Their sleep that night was monitored and graphs were produced enabling researchers to learn of the quality of sleep they had obtained. After eight hours of sleep they were again tested on their retention of the same 120 word-pairs; further, their brains were scanned.
Neuroscientist Dr. William Jagust, a part of the study, said in a press release that they found participants who slept the poorest had the highest amounts of beta-amyloid in their brains. Further, those participants also did the poorest when trying to remember the word-pairs.
"Over the past few years, the links between sleep, beta-amyloid, memory, and Alzheimer's disease have been growing stronger," Dr. Jagust wrote. "Our study shows that this beta-amyloid deposition may lead to a vicious cycle in which sleep is further disturbed and memory impaired."
Sleep clears out protein
Dr. Matt Walker, lead author of the study, said the results show hope for unlocking the mystery behind Alzheimer's Disease. The researcher says that there is no doubt now that there's a link between sleep, memory. the beta-amyloid protein and Alzheimer's Disease.
"The more beta-amyloid that you have in certain parts of your brain the less deep sleep you get and, consequently, the worse your memory," Walker said. “Additionally, the less deep sleep you have, the less effective you are at clearing out this bad protein. It's a vicious cycle.
"But we don't yet know which of these two factors - the bad sleep or the bad protein - initially begins this cycle," he added. "Which one is the finger that flicks the first domino, triggering the cascade?”

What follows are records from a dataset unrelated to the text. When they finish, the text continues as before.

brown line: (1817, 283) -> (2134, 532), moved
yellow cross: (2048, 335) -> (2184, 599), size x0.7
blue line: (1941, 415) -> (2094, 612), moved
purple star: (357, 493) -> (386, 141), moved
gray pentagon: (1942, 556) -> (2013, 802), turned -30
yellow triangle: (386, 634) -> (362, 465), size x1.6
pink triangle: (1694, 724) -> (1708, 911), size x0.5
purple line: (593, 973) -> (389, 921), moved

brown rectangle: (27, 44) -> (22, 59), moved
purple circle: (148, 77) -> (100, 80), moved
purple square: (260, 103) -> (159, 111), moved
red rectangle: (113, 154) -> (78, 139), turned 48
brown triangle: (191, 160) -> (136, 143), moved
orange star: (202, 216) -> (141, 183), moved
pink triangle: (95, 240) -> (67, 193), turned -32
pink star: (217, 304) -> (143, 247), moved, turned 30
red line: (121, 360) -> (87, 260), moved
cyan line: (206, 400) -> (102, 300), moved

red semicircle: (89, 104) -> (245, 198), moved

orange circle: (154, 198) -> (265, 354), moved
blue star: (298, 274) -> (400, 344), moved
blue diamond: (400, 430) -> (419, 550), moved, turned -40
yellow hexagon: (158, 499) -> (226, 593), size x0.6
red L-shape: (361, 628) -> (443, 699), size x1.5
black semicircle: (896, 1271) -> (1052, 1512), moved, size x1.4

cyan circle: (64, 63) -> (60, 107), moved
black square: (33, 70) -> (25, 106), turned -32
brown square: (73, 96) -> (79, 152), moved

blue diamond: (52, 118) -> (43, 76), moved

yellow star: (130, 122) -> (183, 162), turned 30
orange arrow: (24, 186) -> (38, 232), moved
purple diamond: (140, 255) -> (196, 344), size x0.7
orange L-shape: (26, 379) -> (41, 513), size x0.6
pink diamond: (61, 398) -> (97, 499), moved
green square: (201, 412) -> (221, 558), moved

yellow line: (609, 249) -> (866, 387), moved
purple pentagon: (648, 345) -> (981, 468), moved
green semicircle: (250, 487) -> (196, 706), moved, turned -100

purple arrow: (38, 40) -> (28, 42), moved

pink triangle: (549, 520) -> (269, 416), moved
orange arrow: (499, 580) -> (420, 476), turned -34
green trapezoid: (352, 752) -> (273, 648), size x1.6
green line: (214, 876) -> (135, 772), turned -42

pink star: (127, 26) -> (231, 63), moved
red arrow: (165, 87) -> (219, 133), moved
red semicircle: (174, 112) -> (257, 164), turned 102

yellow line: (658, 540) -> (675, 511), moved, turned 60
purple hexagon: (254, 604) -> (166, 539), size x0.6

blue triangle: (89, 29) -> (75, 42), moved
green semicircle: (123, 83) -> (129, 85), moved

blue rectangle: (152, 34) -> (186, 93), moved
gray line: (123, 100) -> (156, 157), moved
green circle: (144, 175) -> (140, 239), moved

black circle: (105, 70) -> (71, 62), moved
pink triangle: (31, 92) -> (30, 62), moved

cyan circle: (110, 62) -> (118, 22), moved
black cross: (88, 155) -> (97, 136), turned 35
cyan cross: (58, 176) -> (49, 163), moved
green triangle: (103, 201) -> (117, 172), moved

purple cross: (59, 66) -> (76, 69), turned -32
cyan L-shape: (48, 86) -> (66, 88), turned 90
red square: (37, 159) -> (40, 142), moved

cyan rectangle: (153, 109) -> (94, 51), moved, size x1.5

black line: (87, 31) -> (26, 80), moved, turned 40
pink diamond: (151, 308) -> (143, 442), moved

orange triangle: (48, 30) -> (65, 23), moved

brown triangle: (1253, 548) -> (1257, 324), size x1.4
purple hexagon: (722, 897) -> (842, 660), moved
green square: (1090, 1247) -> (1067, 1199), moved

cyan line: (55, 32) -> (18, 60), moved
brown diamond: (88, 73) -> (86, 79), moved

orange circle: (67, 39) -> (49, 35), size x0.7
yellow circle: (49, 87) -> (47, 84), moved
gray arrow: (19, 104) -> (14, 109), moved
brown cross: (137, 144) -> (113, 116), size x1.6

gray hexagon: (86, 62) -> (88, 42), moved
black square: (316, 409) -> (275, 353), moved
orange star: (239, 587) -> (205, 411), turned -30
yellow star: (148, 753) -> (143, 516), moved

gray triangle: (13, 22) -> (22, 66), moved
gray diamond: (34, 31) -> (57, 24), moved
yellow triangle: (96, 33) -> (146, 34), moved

Dr. Walker said their discovery "offers hope" and they will do more research in the area of sleep and Alzheimer's and other forms of dementia. "Sleep could be a novel therapeutic target for fighting back against memory impairment in older adults and even those with dementia," he said.
There are 44 million people worldwide with dementia and estimates vary as to how many die each year, with numbers varying between one million and 1.7 million. It is the 29th leading cause of premature death on the planet and is growing, with a new case every four seconds.